O Brasil se absteve mais uma vez em votação sobre a situação dos direitos humanos no Irã, desta vez em resolução analisada pelo plenário da Assembleia Geral das Nações Unidas, em Nova York. O texto foi aprovado hoje, 19/12, com 85 votos a favor, 35 votos contra e 63 abstenções.
O país repetiu a posição proferida em novembro, quando o mesmo documento foi votado na Terceira Comissão da Assembleia Geral – um órgão que cuida, especificamente, de violações de direitos humanos, questões sociais e humanitárias. Naquela ocasião, a resolução também foi aprovada com o mesmo placar.
O Brasil se abstém nessa votação desde 2001 (com exceção de 2003), apesar dos reiterados pedidos por parte de organizações brasileiras e iranianas para que a posição fosse alterada.

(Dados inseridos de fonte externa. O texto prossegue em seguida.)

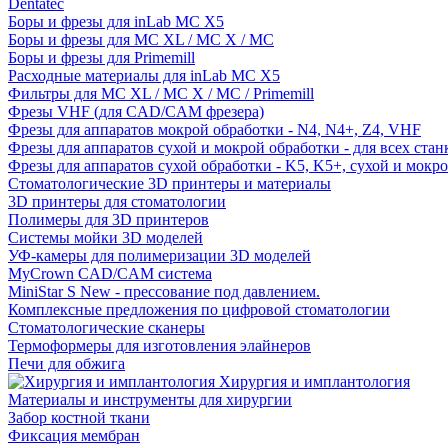
Dentatec
Боры и фрезы для inLab MC X5
Боры и фрезы для MC XL / MC X / MC
Боры и фрезы для Primemill
Расходные материалы для inLab MC X5
Фильтры для MC XL / MC X / MC / Primemill
Фрезы VHF (для CAD/CAM фрезера)
Фрезы для аппаратов мокрой обработки - N4, N4+, Z4, VHF
Фрезы для аппаратов сухой и мокрой обработки - для всех ста
Фрезы для аппаратов сухой обработки - K5, K5+, сухой и мокр
Стоматологические 3D принтеры и материалы
3D принтеры для стоматологии
Полимеры для 3D принтеров
Системы мойки 3D моделей
УФ-камеры для полимеризации 3D моделей
MyCrown CAD/CAM система
MiniStar S New - прессование под давлением.
Комплексные предложения по цифровой стоматологии
Стоматологические сканеры
Термоформеры для изготовления элайнеров
Печи для обжига
Хирургия и имплантология
Материалы и инструменты для хирургии
Забор костной ткани
Фиксация мембран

O papel do país nesse debate contraria declarações anteriores do chanceler José Serra. Em 2010, quando era candidato à Presidência, o atual ministro Serra qualificou o Irã como uma “ditadura fascista e feroz” e instou a então adversária Dilma Rousseff a se pronunciar sobre as relações bilaterais do governo de Luís Inácio Lula da Silva com o país persa.
As contradições da chancelaria levaram a Conectas a demandar a convocação de Serra pelas comissões de Relações Exteriores e Defesa Nacional do Senado (CREDN) e da Câmara (CRE) logo após a votação na ONU. A organização pede que o ministro participe de audiência pública para explicar a nova abstenção.
No ofício encaminhado às presidências das comissões, a Conectas recorda que, ao assumir a pasta, o chanceler declarou que o respeito aos direitos humanos seria uma das diretrizes de sua política externa – tal como determina o artigo 4o da Constituição Federal.
Veja os ofícios encaminhados às presidências da CREDN da Câmara dos Deputados (aqui) e CRE do Senado Federal (aqui).
A entidade também frisa que, em maio de 2015, a comissão do Senado convocou o então chanceler Mauro Vieira para explicar a abstenção do Brasil em outra resolução sobre o Irã, proposta no Conselho de Direitos Humanos da ONU. Em julho de 2015 foi a vez da comissão da Câmara realizar audiência sobre a posição do Brasil em sessão do Conselho de Direitos Humanos, incluindo a abstenção do país em votação sobre o Irã.
Nas duas ocasiões, como agora, o governo federal justificou o voto afirmando dispor de informações que apontam para avanços na situação de direitos humanos no país.
De acordo com organizações de direitos humanos iranianas, no entanto, as promessas ainda precisam ser concretizadas e a situação segue preocupante, sem melhorias substantivas.
Segundo o mais recente informe do relator especial da ONU sobre os direitos humanos no Irã, Ahmed Shaheed, publicado em setembro, entre 966 e 1054 pessoas foram executadas no país em 2015 – o maior número nos últimos 20 anos. A ausência de números precisos acontece porque o Irã não recebe relatores especiais das Nações Unidas desde 2005, desrespeitando na prática o convite aberto a especialistas da ONU que mantém desde 2002.
Para Jefferson Nascimento, assessor de Política Externa da Conectas, “a posição do Brasil não se sustenta e o país deve dar explicações públicas sobre sua insistência em não se posicionar sobre o grave quadro de violações no Irã”. Para ele, ainda, “o país não pode priorizar as relações comerciais em detrimento da obrigação constitucional de pautar as relações exteriores pelos direitos humanos”.
Em outubro, a mais alta autoridade iraniana em direitos humanos, Mohammad Larijani, foi recebido a portas fechadas pelo Ministro da Justiça. À época a organização afirmou que a falta de transparência sobre a reunião levantava dúvidas sobre a posição do Brasil na ONU.
Conectas e outras 27 organizações da sociedade civil de todo o mundo cobraram apoio ao texto da resolução, em carta conjunta direcionada aos Estados membros da das Nações Unidas. O documento menciona notórias violações de normas internacionais de proteção de direitos humanos, inclusive o fato de o Irã ser, hoje, detentor da maior taxa de execuções per capita do mundo.
“A aprovação da resolução transmitirá a todos os governos, bem como ao povo do Irã, que a comunidade internacional está genuinamente investida no avanço dos direitos humanos no Irã”, afirmaram as entidades.